Ebeveynlere altın öneriler
* Hamilelik döneminden itibaren çocuğunuzla duygusal ilişki kurmaya özen gösterin. Onun dünyaya gelişine hazırlanmak onunla ilişki kurmanızı ve dolayısıyla her türlü gelişimine fırsat vermenizi sağlayar.
* Zekanın değişmez olmadığını unutmayın. Zekayı oluşturan bir çok yeteneği geliştirmek mümkündür. Çocuğunuza ne kadar bol çevresel uyaran sunarsanız çocuğunuz da o derece kendini geliştirme fırsatı bulacaktır.

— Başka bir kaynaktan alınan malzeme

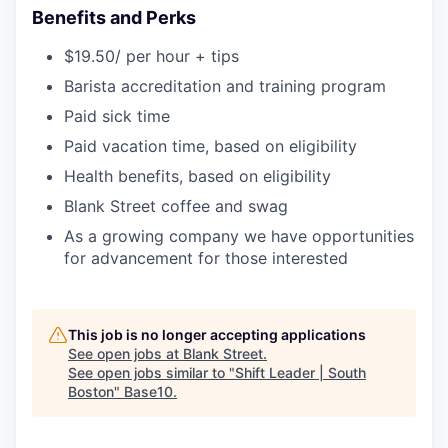
Benefits and Perks
$19.50/ per hour + tips
Barista accreditation and training program
Paid sick time
Paid vacation time, based on eligibility
Health benefits, based on eligibility
Blank Street coffee and swag
As a growing company we have opportunities
for advancement for those interested
This job is no longer accepting applications
See open jobs at
Blank Street
.
See open jobs similar to "
Shift Leader | South
Boston
"
Base10
.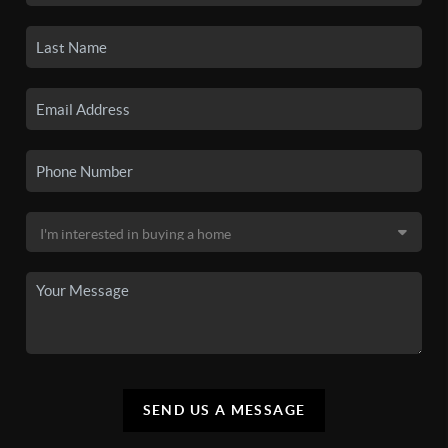
SEND US A MESSAGE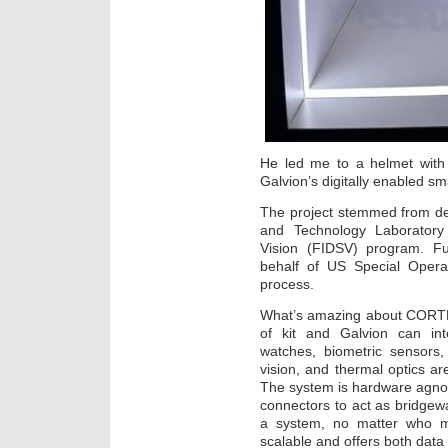
He led me to a helmet with 
Galvion’s digitally enabled 
The project stemmed from de
and Technology Laboratory
Vision (FIDSV) program. F
behalf of US Special Operat
process.
What’s amazing about CORTEX
of kit and Galvion can inte
watches, biometric sensors,
vision, and thermal optics ar
The system is hardware agnos
connectors to act as bridgew
a system, no matter who ma
scalable and offers both da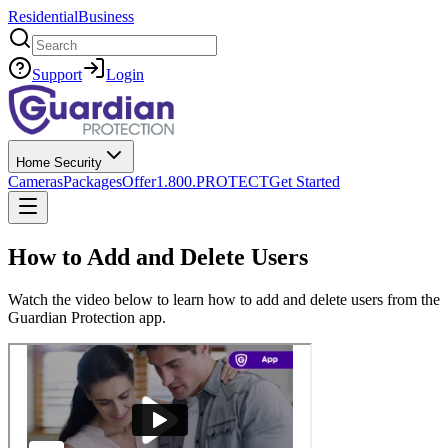
Residential
Business
Search
Support
Login
Home Security
Cameras
Packages
Offer
1.800.PROTECT
Get Started
How to Add and Delete Users
Watch the video below to learn how to add and delete users from the
Guardian Protection app.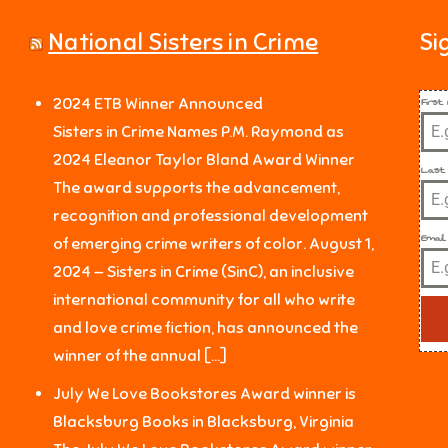
National Sisters in Crime
Si
Firs
2024 ETB Winner Announced
Sisters in Crime Names P.M. Raymond as
2024 Eleanor Taylor Bland Award Winner
Last
The award supports the advancement,
recognition and professional development
Email
of emerging crime writers of color. August 1,
2024 — Sisters in Crime (SinC), an inclusive
international community for all who write
and love crime fiction, has announced the
winner of the annual […]
July We Love Bookstores Award winner is
Blacksburg Books in Blacksburg, Virginia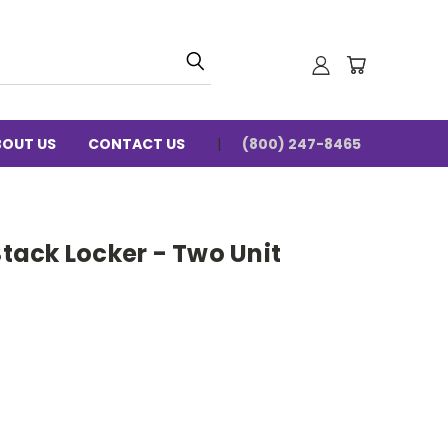
BOUT US
CONTACT US
(800) 247-8465
ack Locker - Two Unit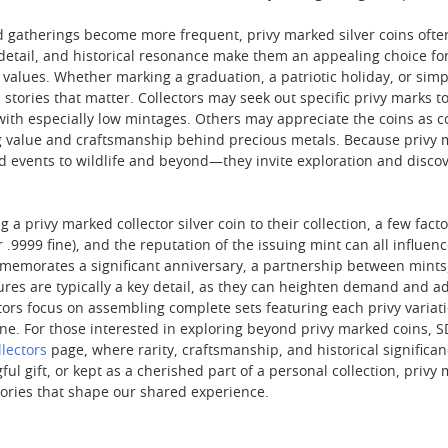
 gatherings become more frequent, privy marked silver coins often 
c detail, and historical resonance make them an appealing choice 
values. Whether marking a graduation, a patriotic holiday, or simpl
tories that matter. Collectors may seek out specific privy marks t
 with especially low mintages. Others may appreciate the coins as c
 value and craftsmanship behind precious metals. Because privy mar
events to wildlife and beyond—they invite exploration and discove
 a privy marked collector silver coin to their collection, a few facto
or .9999 fine), and the reputation of the issuing mint can all influe
memorates a significant anniversary, a partnership between mints,
gures are typically a key detail, as they can heighten demand and
tors focus on assembling complete sets featuring each privy variat
ne. For those interested in exploring beyond privy marked coins, SD
llectors
page, where rarity, craftsmanship, and historical signific
ul gift, or kept as a cherished part of a personal collection, priv
stories that shape our shared experience.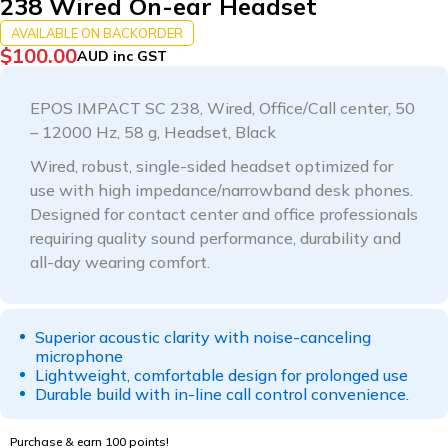
238 Wired On-ear Headset
AVAILABLE ON BACKORDER
$
100.00
AUD inc GST
EPOS IMPACT SC 238, Wired, Office/Call center, 50
– 12000 Hz, 58 g, Headset, Black
Wired, robust, single-sided headset optimized for
use with high impedance/narrowband desk phones.
Designed for contact center and office professionals
requiring quality sound performance, durability and
all-day wearing comfort.
Superior acoustic clarity with noise-canceling
microphone
Lightweight, comfortable design for prolonged use
Durable build with in-line call control convenience.
Purchase & earn 100 points!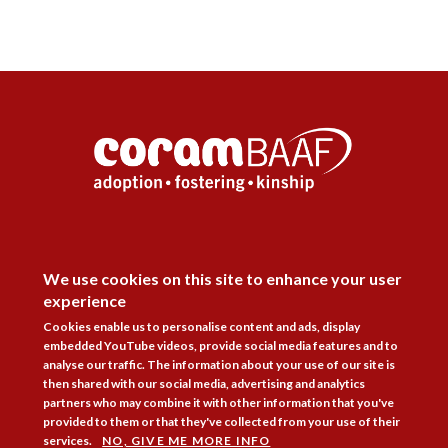
DISAGREE
Follow Us



We use cookies on this site to enhance your user
experience
Membership
Practice Areas
Bookshop
Cookies enable us to personalise content and ads, display
Resources
Training & Consultancy
Networking
embedded YouTube videos, provide social media features and to
analyse our traffic. The information about your use of our site is
then shared with our social media, advertising and analytics
About
Blogs
Updates
Stay informed
Contact
Jobs
partners who may combine it with other information that you've
provided to them or that they've collected from your use of their
LOG IN
services.
NO, GIVE ME MORE INFO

* Her çocuğun zeka yapısı birbirinden farklıdır. Çocuğunuzu iyi tanırsanız, onun gelişmeye elverişli yönlerini bulursanız onu yönlendirmeniz daha kolay olur. Bazen çocuklar daha yetersiz oldukları konularda daha az çaba sarfederler. Bunu fark etmek önem taşır. Bu durumda yetenekli olduğu alanları desteklemek kadar, daha az yetenekli olduğu alanları geliştirmek için önlemler almak da önemli olmaktadır.
* Çocuğunuzu sosyalleştirecek ortamlar hazırlamaya çalışın ve onun başka insanlarla ilişki kurmasını destekleyici olun. Çocuğunuzun ilgi duyduğu alanları keşfedip bu alanlarla ilgili aktiviteler içinde olmasını sağlayın. Bu hem becerilerini, hem kendine güvenini geliştirecek hem de sosyal gelişimine yardımcı olacaktır. Bu tarz sosyal ortamlar çocukların kendilerini rahatça ifade edebilmelerini, bir grubun parçası olmayı öğrenmelerini, sosyal kuralları öğrenip uygulayabilmelerini, kurala uyduklarında kabul göreceklerini öğrenmelerini sağlamaktadır. Çocuk girdiği sosyal ortamlarda uyumlu olmayı ve bu uyumla mutlu olmayı öğrenirse var olan becerilerini, yeteneklerini de daha rahatça ortaya koyabilecektir.
* Çocuğa güven kazandırmak belki de bir anne-babanın çocuğuna verebileceği en önemli, en değerli şeydir. Güvenin temelinde ilgi ve sevgi yatar. İlgi ve sevgiyle büyütülmüş ama bunun yanı sıra kendi ihtiyaçlarını karşılamak konusunda desteklenmiş, kendi ayakları üzerinde durabilen bir çocuk yetiştirmek yönünde çaba gösteren bir anne-baba olmaya çalışmalısınız. Bazen ilgi ve sevgi fazla koruma ile karışabilmektedir. Fazla korumak ise çocukların bir çok becerisinin gelişmesini engelleyici olabilmektedir. Buradaki temel prensip çocuk bir beceriyi öğrendiği andan itibaren o işi artık kendisinin yapması gerekliliğidir. Örneğin kaşık-çatal tutmayı öğrenen bir çocuk artık kendi başına yemek yemeye başlamalıdır. Kendi başına yeme becerisi olduğu halde anne-baba tarafından yedirilen bir çocuğun bir çok konuda kendine güveni gelişmeyecektir. Güven ancak yapabildiğini fark ettiği durumlarda gelişen bir duygudur. Çocuk anneden güvenle ayrılıp başka ortamlarda kendine yetebilecek güveni kazandığında hem sosyal yönden gelişecektir hem de her alanda gelişmek için fırsat bulacaktır.
* Alışkanlık kazandırmada model almanın önemi bilinmektedir. Çocuğunuza kazandırmak istediğiniz tüm alışkanlıkları önce kendinizin kazanmanız ve ona bu konularda örnek olmanız gerekmektedir. Okumak, bilgi kazanmak, kenedinizi geliştirmek, sanatsal, entelektüel faaliyetlerin içinde olmak gibi alışkanlıklar ve yaşam tarzınız çocuklarınız tarafından da örnek alınacaktır. Örneğin çocuğunuza aldığınız oyuncak sayısı kadar kitap ve dergi almayı da alışkanlık haline getirirseniz çocuğunuzu daha çok okumaya teşvik etmiş olursunuz.